C4W1 final assignment explanation after exercise 4


Hello, Can someone explain more about why there are most 55 eigenvalues will be non-zero? I’m guessing it has to do with the fact there are 55 examples, but mathematically I’m confused in simple terms; does the covariance matrix still have up to 4096 eigenvalues/eigenvectors, but the remanining 4041 are zero?

I think it means that the majority of the variance of the dataset is expressed in the first 55 eigenvectors. So the remainder can be ignored without a significant loss of information.

1 Like

Thanks @TMosh ; a further follow up down below

  1. a. In the image of cats, it is showing the first 16 principal components (I believe the first cat image having the largest eigenvalue, and decreasing among the remaining 15 images): does that mean the first image is capturing more variance along its component axes than the ones after it?
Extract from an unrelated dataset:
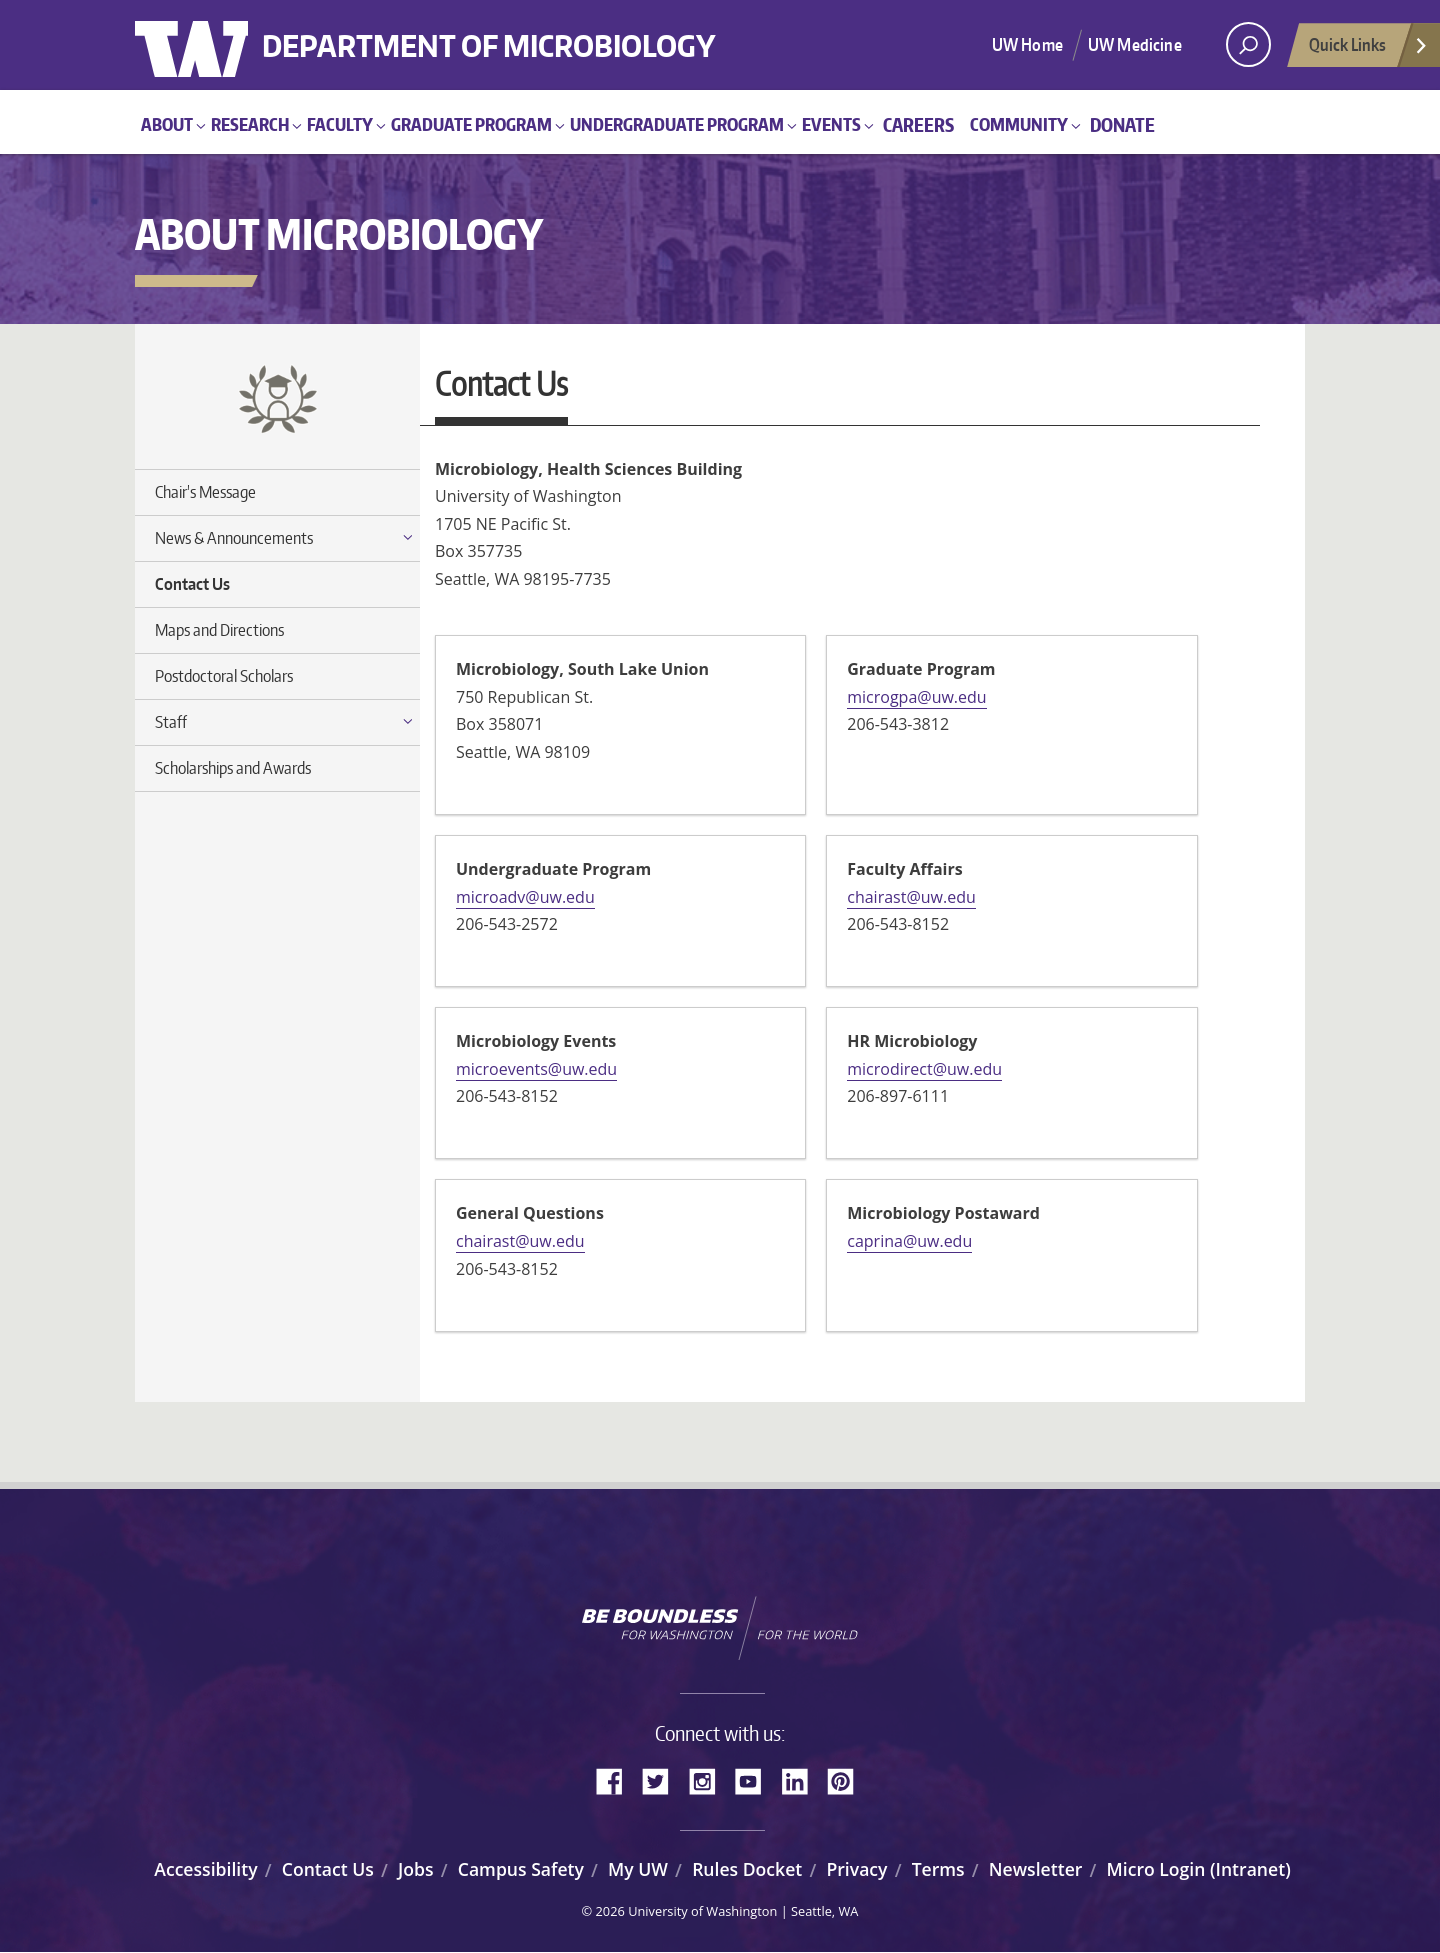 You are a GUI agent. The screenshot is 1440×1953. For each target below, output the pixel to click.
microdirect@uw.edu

2.b. If so, does that imply more information is encoded in the earlier cat images? Should we expect a decrease in quality? To me I don’t notice any downward trend in quality/information just from the visible eye

2.a. My understanding is we’ve taken a cat image (that could be represented in 4096 pixels); and reduced the dimensionality down; how many dimensions is each cat now represented by? this would be represented by teh dimensions of the respective eigenvector, correct?

2.b. We did this by finding the PCAxes (in this case the 55 with greatest eigenvalues/variance); and representing each cat image as the dot product of eigenvalue and corresponding eigenvector. Since the cat images are in decreasing order of eignvalue, should we expect less variance, and thus a less clear picture of the cat? I don’t see a major difference among them in terms of quality from 1-16

Sorry, I don’t understand your message.
Most of the text is in “strikeout” font.

sorry reframed question above. thanks

2A. Now there are 55 features.

2B. If you only remove the non-essential features, you haven’t lost any useful data. So the images should be nearly identical.

If you discard too many features, then you will lose data, and you’ll be able to see the degradation in the images.

2 Likes